REVIEW: THE DEAD DAISIES – RADIANCE (2022)

Let me take you on a journey back in time – and you can probably thank whatever god you believe in that the website wasn’t around then as I’d never have shut up – but in 2010 a record came out that I think was probably the best of this millennium so far. It began me on a path to my favourite guitar player and to my favourite voice.

Over the next seven years or so, Black Country Communion released a few more records and I saw them live twice. One was their first ever gig.

Fast forward to 2019 and that singer Glenn Hughes, was announced as the singer in The Dead Daisies. The band have done this since they formed. Their history is well known. Their history doesn’t matter. Because – drum roll, I am about to make a sweeping statement – The Dead Daisies are right now the finest hard rock band on earth.

They hinted at this on 2021’s “Holy Ground”. They’ve made good on it on “Radiance”. It can’t be coincidence.

It’s been out a week, I’ve had it longer, I’ll explain why the review is late, however I will say that the first time I listened to it (this is genuinely true) it almost caused me to crash my car. The first chord on “Face Your Fear” hit and there’s a bass groove. I was playing it loud and it caused so much vibration that I thought it was falling to bits on the M40. I can reassure the good people of Honda that their vehicle is still good, and its instead the fact TDD are utterly thunderous.

In Doug Aldrich, Hughes has the perfect foil (the same was true of Joe Bonamassa in BCC). The great bands need a guitarist and singer in synergy, and my goodness they’ve got an understanding here. There’s a moment in “Hypnotise Yourself” where that Hughes roar comes out in the chorus and Aldrich plays the lead with all that West Coast cool and you understand how good this band is.

“Shine On” gets its head down and heads for the nearest border. It’s the sound of limitless possibility. The sound of dreams, and even on the title track, where its groove is darker and slower, there’s a suggestion that everything, you know, might just be alright in the end.

Brian Tichy on drums anchors down “Born To Fly” – and the chorus soars, appropriately. The beauty of this one, though and indeed all the others, is that they don’t sound dated. They just sound “classic” and its something of a gift. “Kiss The Sky” goes down a funky, sort of Dan Reed Network road, and there’s a heavy blues feel to “Courageous”, but ultimately, whatever the subtleties it just sounds like a band with a total mastery of what it wants to do.

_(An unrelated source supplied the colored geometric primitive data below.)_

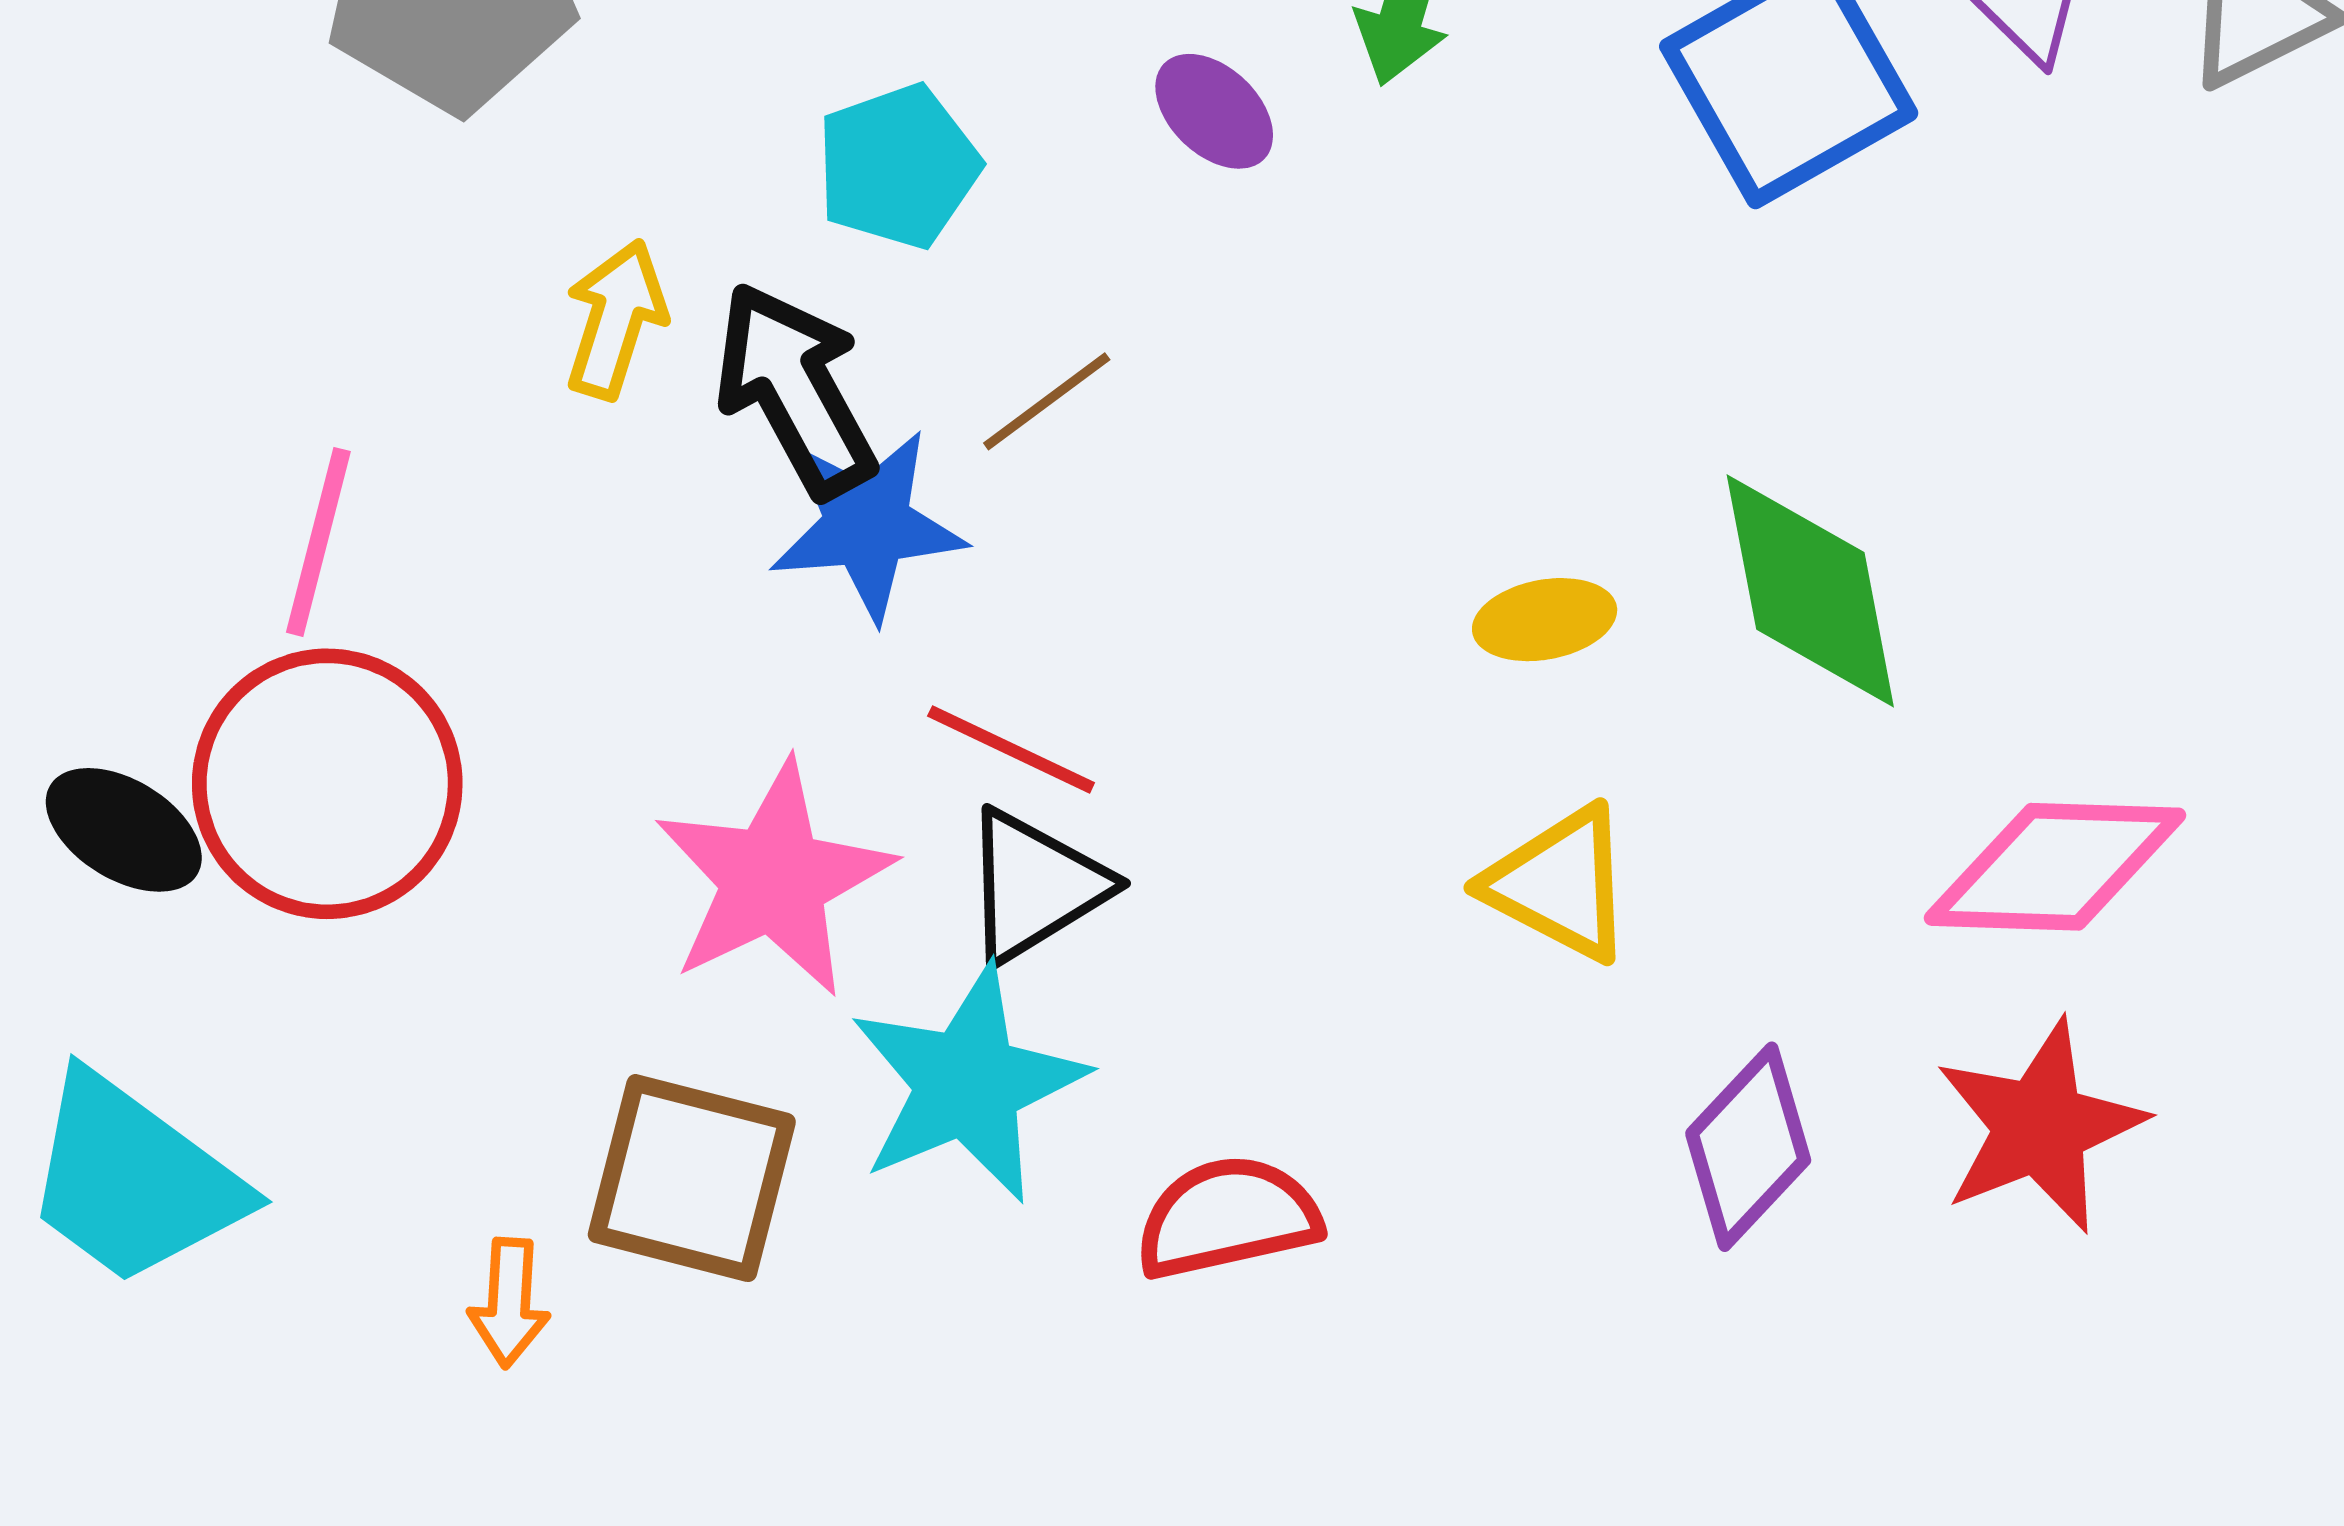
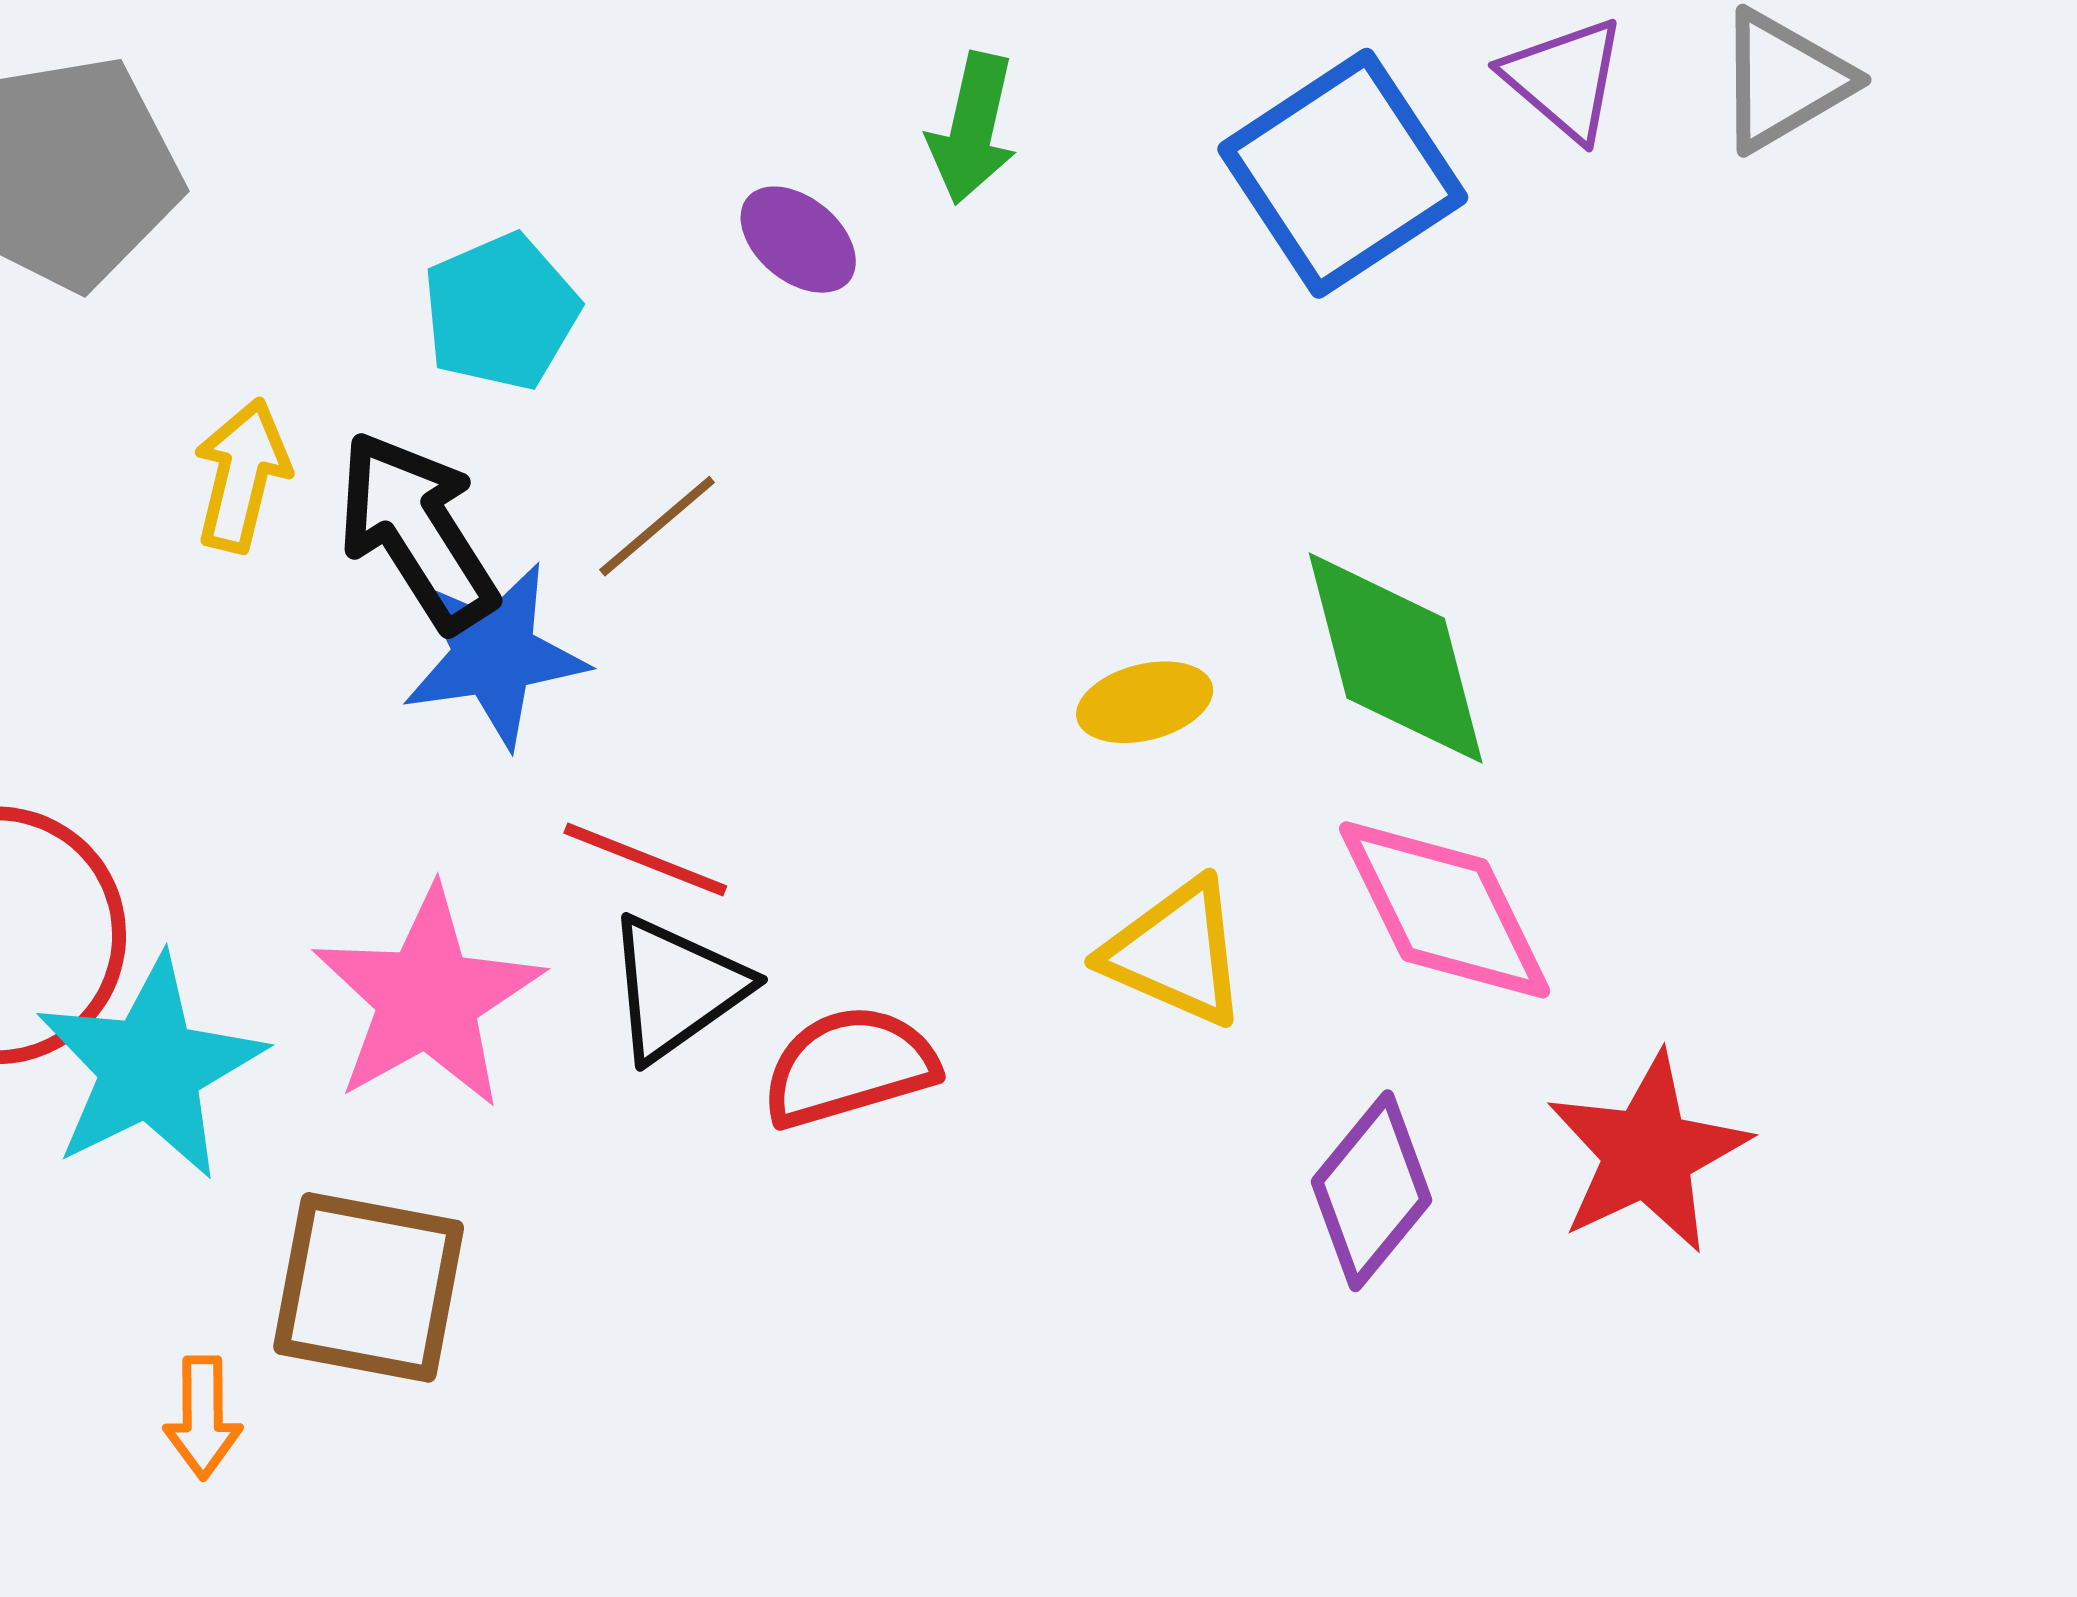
pink diamond: (2055, 867) -> (1445, 910), moved, turned 66
cyan star: (968, 1084) -> (150, 1068), moved
red semicircle: (1228, 1217) -> (849, 1067), moved

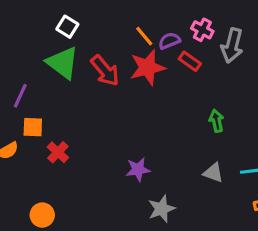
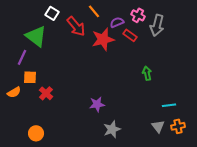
orange line: (144, 36) -> (94, 11), moved
green triangle: (63, 63) -> (36, 36), moved
red arrow: (105, 71) -> (76, 26), moved
gray triangle: (213, 173) -> (158, 126), moved, turned 32

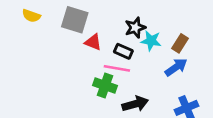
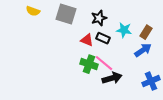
black star: (135, 28) -> (99, 18), moved
red triangle: (93, 42) -> (87, 40), moved
pink line: (117, 68) -> (104, 63), moved, turned 30

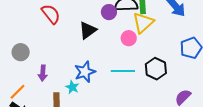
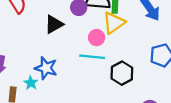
cyan line: (123, 71) -> (92, 57), moved
blue star: (85, 72) -> (46, 68), turned 30

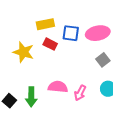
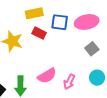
pink semicircle: (58, 87) -> (47, 76), turned 144

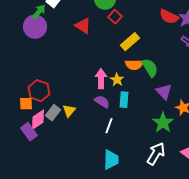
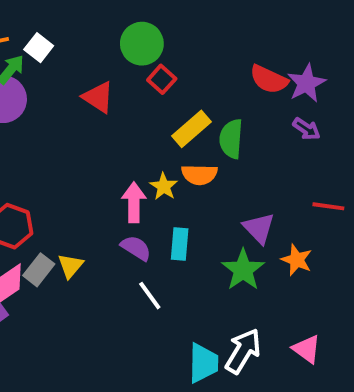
green semicircle: (150, 68) -> (231, 139), moved, turned -144
yellow star: (117, 80) -> (164, 186), moved
green star: (163, 123) -> (243, 270), moved
white line: (109, 126) -> (150, 296), turned -56
cyan trapezoid: (111, 160) -> (203, 363), moved

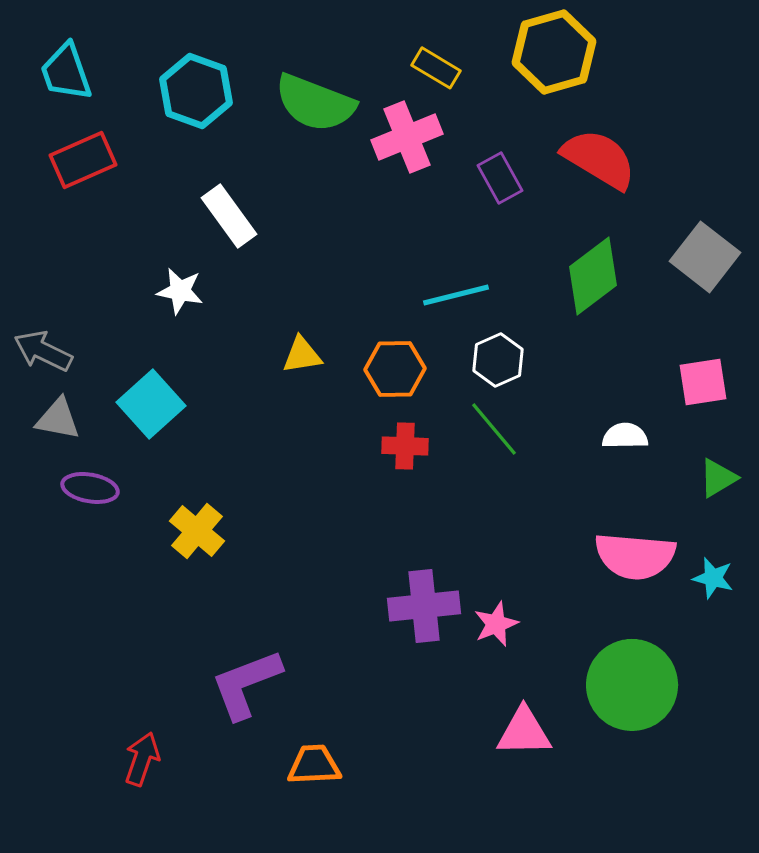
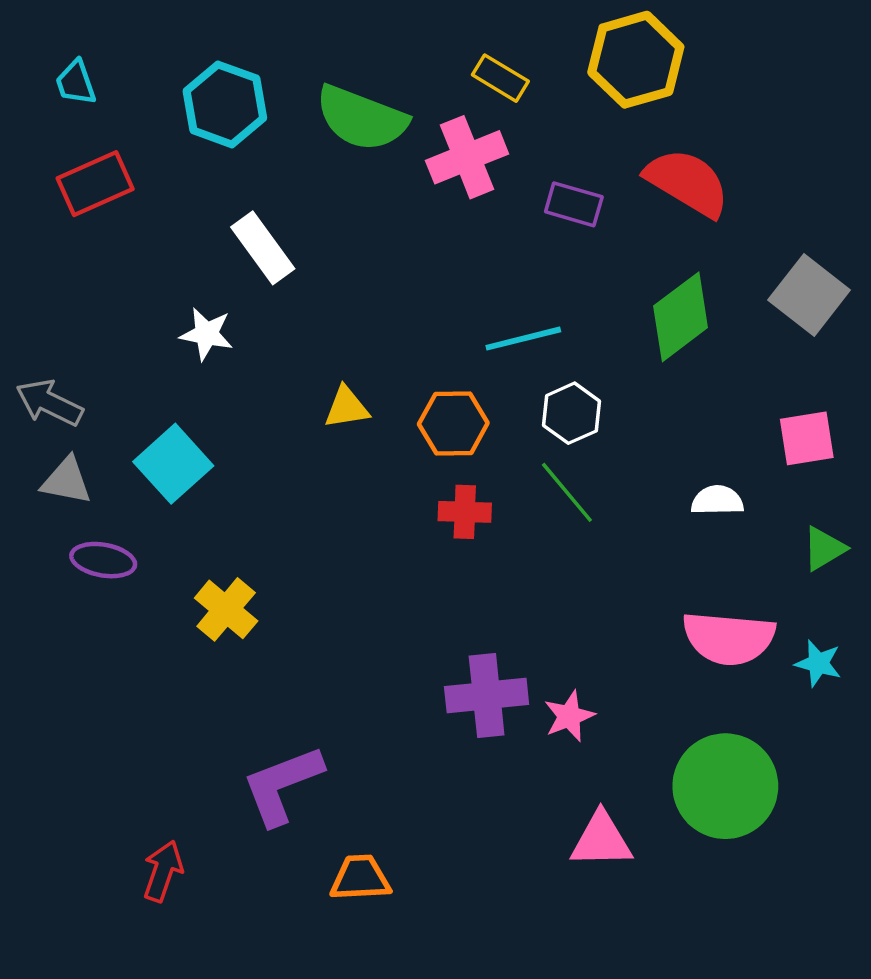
cyan trapezoid: (66, 72) -> (76, 83), size x0.7
purple rectangle: (500, 178) -> (574, 204), turned -45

It’s strikingly heavy too. “Cascade” is typical in that there’s no hint of mellowing with age. It’s not angry, though and the words are unmistakably Hughes’ in that they are mystical, spiritual and you’d probably need to ask him what they mean. The ambiguity, however, means they mean what you want them to mean making TDD your band, almost.

“Not Human” rockets along, and what is a relatively short album – not one for excess fat – ends with the mid-paced “Roll On”. The closest this gets to a ballad, “I am a working man” sings Hughes as its first line and maybe that’s the point with The Dead Daisies. To cram as much in as possible. No other band has been as active in the last ten years or so. And of course, no other band has re-invented itself like this.

Which leads on to the only member of the group we haven’t mentioned. David Lowy. It’s his thing, his vision and you wonder if he ever stops and thinks: “blimey this has worked out better than I dared to dream.”

Which is partly why I am only writing about it now. Doing these reviews every day means you maybe listen to a record twice and form snap judgements on it. I’d listened to “Radiance” and decided it was hard rock record of the year after the first time I heard it. So you think, “I’ll give it a few more goes and live with the songs a bit…..”

Yeah? Well look, “Radiance” is the hard rock record of the year.